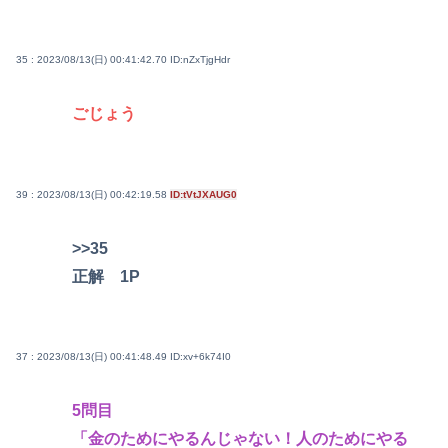
35 : 2023/08/13(日) 00:41:42.70
ID:nZxTjgHdr
ごじょう
39 : 2023/08/13(日) 00:42:19.58
ID:tVtJXAUG0
>>35
正解 1P
37 : 2023/08/13(日) 00:41:48.49
ID:xv+6k74I0
5問目
「金のためにやるんじゃない！人のためにやる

Exercise requirements: Your task is to output exactly the lines running from the one with "ID:tVtJXAUG0" through the final line of the material above, with both ends included.

The answer:
ID:tVtJXAUG0
>>35
正解 1P
37 : 2023/08/13(日) 00:41:48.49
ID:xv+6k74I0
5問目
「金のためにやるんじゃない！人のためにやる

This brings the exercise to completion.